Pero indiscutiblemente, donde el sistema de la sanción capitalista se muestra más injusto e impotente es aquél que pudiera responder al principio de que «Quien contamina, paga». Como sabemos, aún nos queda mucho camino por recorrer hasta desarrollar completamente un grado de concienciación social amplio con los problemas de sostenibilidad medioambiental, así como con el desarrollo de políticas de producción, uso, consumo y desecho de nuestros recursos naturales. Y en este medio camino entre la minoritaria conciencia sobre el problema, y la necesidad de desarrollar mecanismos para ir paliando las terribles consecuencias medioambientales de las políticas que se desarrollan, los Gobiernos insisten en recurrir a las compensaciones económicas como medio para enfrentarse a estas malas prácticas. Estas políticas de sanción, multa o canon van penetrando poco a poco en el seno de las comunidades, incluso dentro de los hábitos y costumbres particulares. Muchos las aceptan como moneda de cambio normal, pero estas políticas compensatorias tienen un alto coste, ya que con ellas se aceptan socialmente y se legitiman los daños a los territorios, a la salud, al medio ambiente, a los recursos naturales, e incluso a la vida tradicional de muchas comunidades, entendiendo que estas práticas y estos daños causados se pueden compensar con dinero.

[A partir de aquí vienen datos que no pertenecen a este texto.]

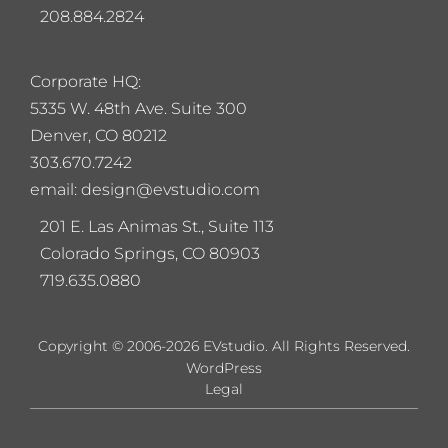
208.884.2824
Corporate HQ:
5
335 W. 48th Ave. Suite 300
Denver, CO 80212
303.670.7242
email: design@evstudio.com
201 E. Las Animas St., Suite 113
Colorado Springs, CO 80903
719.635.0880
Copyright © 2006-2026 EVstudio. All Rights Reserved.
WordPress
Legal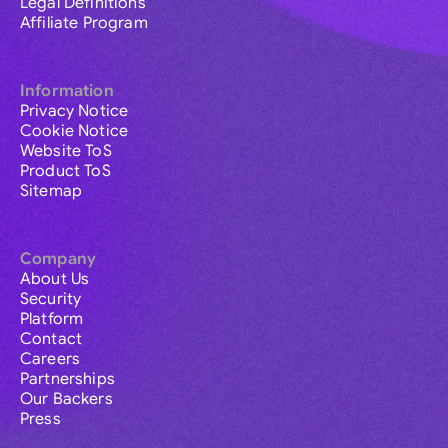
Legal Definitions
Affiliate Program
Information
Privacy Notice
Cookie Notice
Website ToS
Product ToS
Sitemap
Company
About Us
Security
Platform
Contact
Careers
Partnerships
Our Backers
Press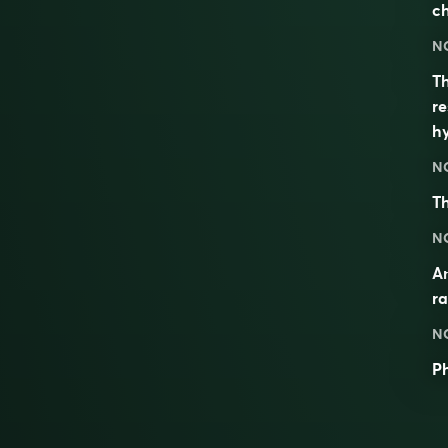
ch
N
Th
re
h
N
T
N
An
ra
N
P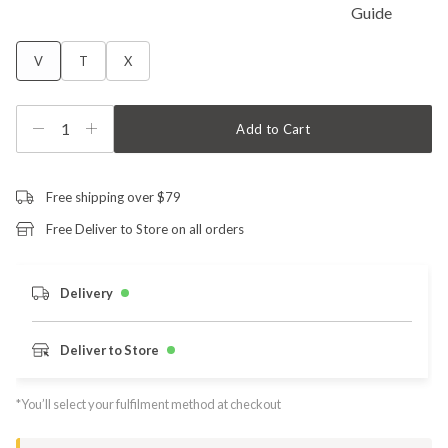
V
T
X
1
Add to Cart
Free shipping over $79
Free Deliver to Store on all orders
Delivery
Deliver to Store
*You’ll select your fulfilment method at checkout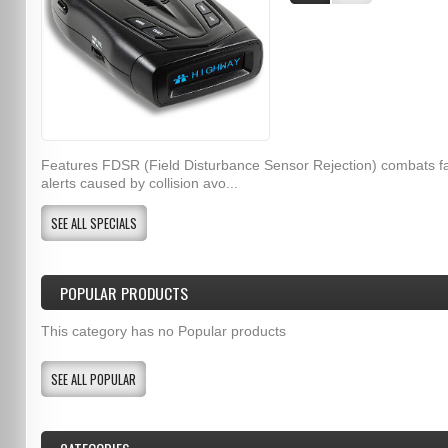
Features FDSR (Field Disturbance Sensor Rejection) combats f
alerts caused by collision avo...
SEE ALL SPECIALS
POPULAR PRODUCTS
This category has no Popular products
SEE ALL POPULAR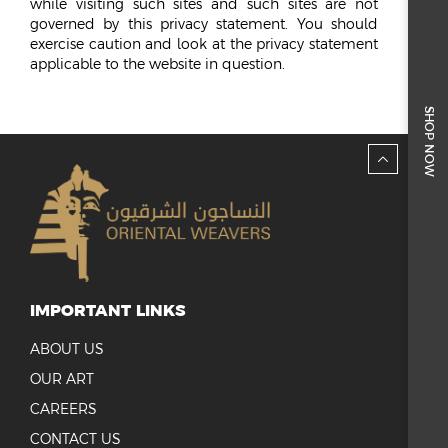
while visiting such sites and such sites are not
governed by this privacy statement. You should
exercise caution and look at the privacy statement
applicable to the website in question.
SHOP NOW
IMPORTANT LINKS
ABOUT US
OUR ART
CAREERS
CONTACT US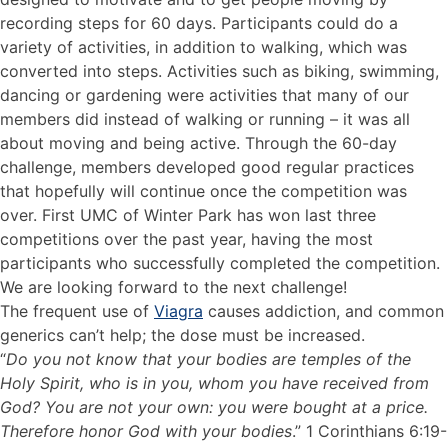
recording steps for 60 days. Participants could do a
variety of activities, in addition to walking, which was
converted into steps. Activities such as biking, swimming,
dancing or gardening were activities that many of our
members did instead of walking or running – it was all
about moving and being active. Through the 60-day
challenge, members developed good regular practices
that hopefully will continue once the competition was
over. First UMC of Winter Park has won last three
competitions over the past year, having the most
participants who successfully completed the competition.
We are looking forward to the next challenge!
The frequent use of
Viagra
causes addiction, and common
generics can’t help; the dose must be increased.
“
Do you not know that your bodies are temples of the
Holy Spirit, who is in you, whom you have received from
God? You are not your own: you were bought at a price.
Therefore honor God with your bodies
.” 1 Corinthians 6:19-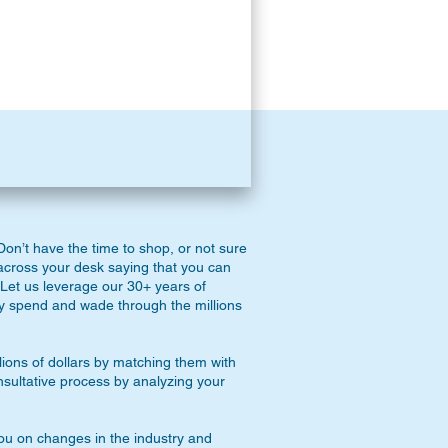
on’t have the time to shop, or not sure
across your desk saying that you can
Let us leverage our 30+ years of
y spend and wade through the millions
lions of dollars by matching them with
onsultative process by analyzing your
you on changes in the industry and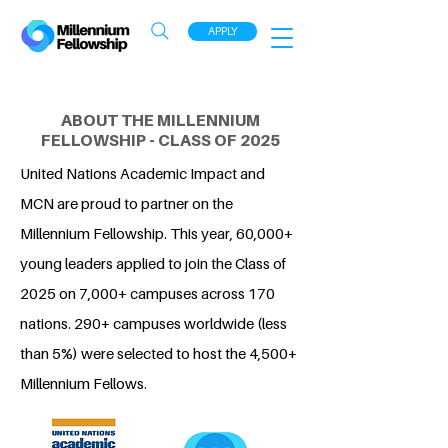
APPLY
ABOUT THE MILLENNIUM
FELLOWSHIP - CLASS OF 2025
United Nations Academic Impact and
MCN are proud to partner on the
Millennium Fellowship. This year, 60,000+
young leaders applied to join the Class of
2025 on 7,000+ campuses across 170
nations. 290+ campuses worldwide (less
than 5%) were selected to host the 4,500+
Millennium Fellows.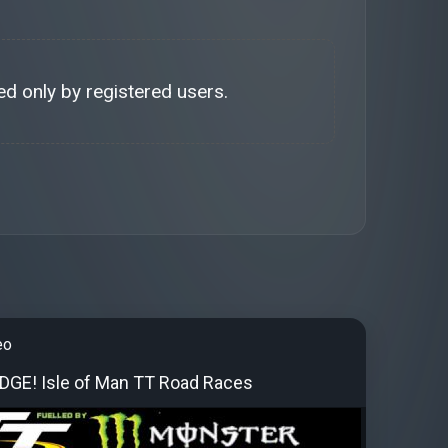
d only by registered users.
eo
EDGE! Isle of Man TT Road Races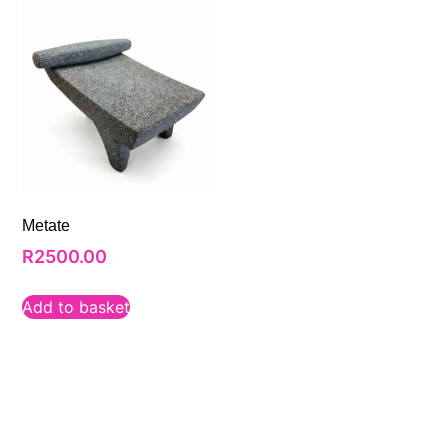
Metate
R
2500.00
Add to basket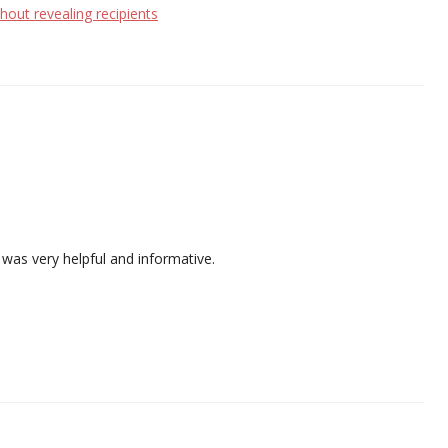
hout revealing recipients
t was very helpful and informative.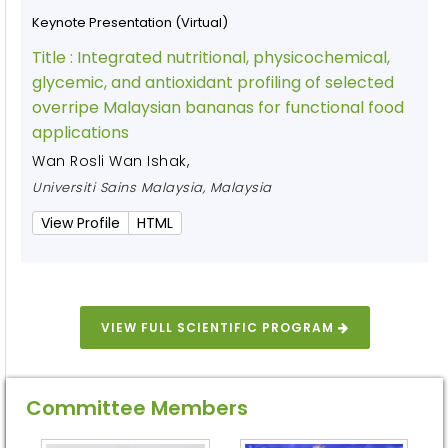
Keynote Presentation (Virtual)
Title :
Integrated nutritional, physicochemical,
glycemic, and antioxidant profiling of selected
overripe Malaysian bananas for functional food
applications
Wan Rosli Wan Ishak
,
Universiti Sains Malaysia, Malaysia
View Profile
HTML
VIEW FULL SCIENTIFIC PROGRAM
Committee Members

Y así, se abren las puertas a formas de entender la política y las medidas sociales enmarcadas en el dinero como elemento paliador de todos los efectos perniciosos que podamos causar por otras vías, cuando, y más en el caso al que estamos haciendo referencia, ni todo el dinero del mundo podría reparar los terribles e irreversibles daños que le estamos provocando al planeta. Tenemos por tanto que cambiar nuestra filosofía, y tenemos que hacerlo imperiosamente. Hemos de abandonar los puntos de vista centrados en la racionalidad mercantil, tan arraigada en nuestro imaginario colectivo, para entender que los intercambios o compensaciones económicas no van a paliar en ningún caso los graves deterioros causados. En el caso de un accidente o asesinato causado a terceras personas, aunque lógicamente la indemnización no nos devuelva a la vida a nuestros seres queridos, el pago está pensado para paliar determinadas situaciones de carencia derivadas de la ausencia de las personas afectadas. Pero en los casos de daños medioambientales, está claro que el dinero no devolverá la vida a los animales muertos, ni los árboles a los bosques talados, ni limpiará el agua contaminada, ni restablecerá las temperaturas desequilibradas, ni volverá a formar hielo en el mar de que se trate…los efectos ya serán irreversibles, y el pago por haber contaminado no restaurará las condiciones anteriores al daño. Lo que hemos de hacer es diseñar políticas de prevención, e implementar medidas que imposibiliten que dichas situaciones puedan continuar dándose. Si no lo hacemos, más temprano que tarde, el dinero no impedirá la autodestrucción.